# What Zodiac sign do you think Gollum is?



## Prissy_Hobbit (Jun 9, 2011)

*What Zodiac sign is Frodo*

Curious. Its probaly under my nose...


----------



## Bucky (Jun 9, 2011)

Is this a serious question?

Do you think the zodiak mattered to JRR Tolkien, a devout Catholic, lol?


----------



## Erestor Arcamen (Jun 9, 2011)

I don't think Middle Earth had the same constellations that Earth does and even then, the elves probably wouldn't see the same types of things the Greeks/Romans did on our plane of existence, they probably saw things that they could relate to such as the Valar and the Maiar and things soon to come (Sauron's rise to power, Numenor etc.). And also, Tolkien was a devout Catholic and wouldn't have worried/included such things.


----------



## Starbrow (Jun 9, 2011)

Actually, I think that ME inhabitants saw the same constellations as we do. However, they gave them different names that related to their history. 
If one of the ME cultures came up with a Zodiac, what do you think it would include?


----------



## Prissy_Hobbit (Jun 9, 2011)

Bucky said:


> Is this a serious question?
> 
> Do you think the zodiak mattered to JRR Tolkien, a devout Catholic, lol?


 
_I'm_ a Catholic :*cool::*) and yes it is a question on my mind. :*)


----------



## Sulimo (Jun 10, 2011)

> If one of the ME cultures came up with a Zodiac, what do you think it would include?

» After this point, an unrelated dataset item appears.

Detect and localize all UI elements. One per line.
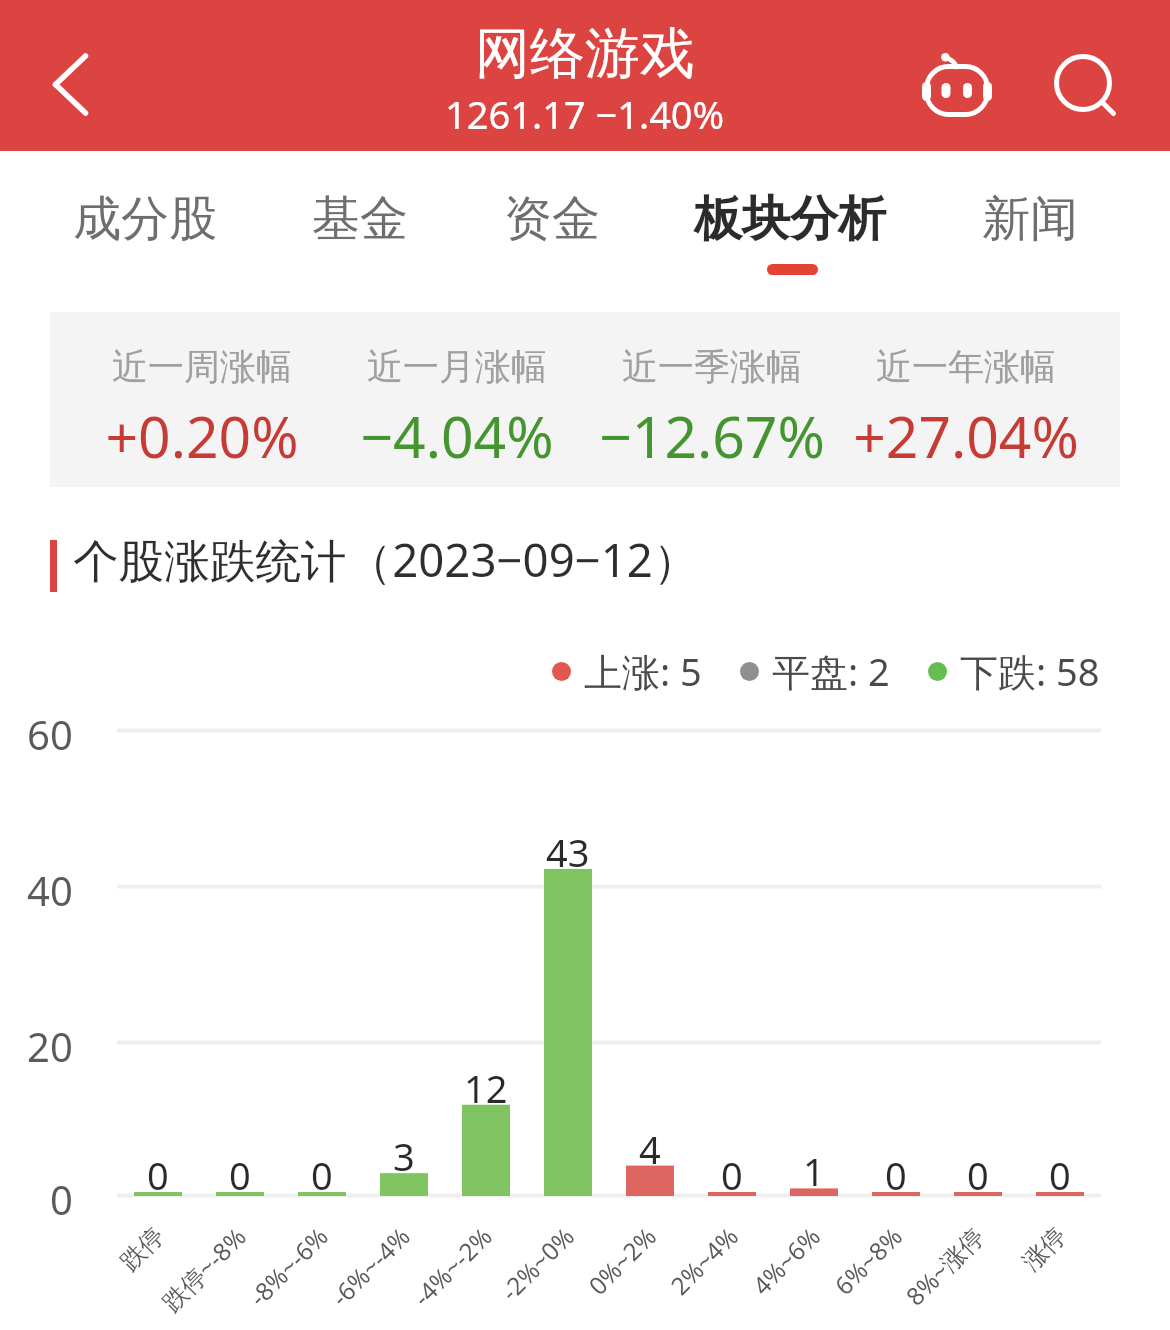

That's an interesting thought. I figure that it would probably vary by race. For instance Hobbits would most likely have more agricultural related constellations. Such as the plowman, the mill, or the scythe.

I think somewhere in The Silmarillion there is a reference to Orion by a different name, and I always saw Earendil's guiding ship as a reference to Polaris. I may reread the scene in the Silmarillion where Varda makes the new stars. I think that is where it is at.


----------



## Bucky (Jun 10, 2011)

catriona88 said:


> _I'm_ a Catholic :*cool::*) and yes it is a question on my mind. :*)


 
I noticed you excluded the word devout....

Are you aware of what scripture says about such things?

it calls them witchcraft or 'divination'. Plain & simple. :*down

The Living God wants us looking to Him for answers, not the stars, although 'the heavens do declare the glories of God' when looked at correctly, such as the birth of Christ, and His return.


----------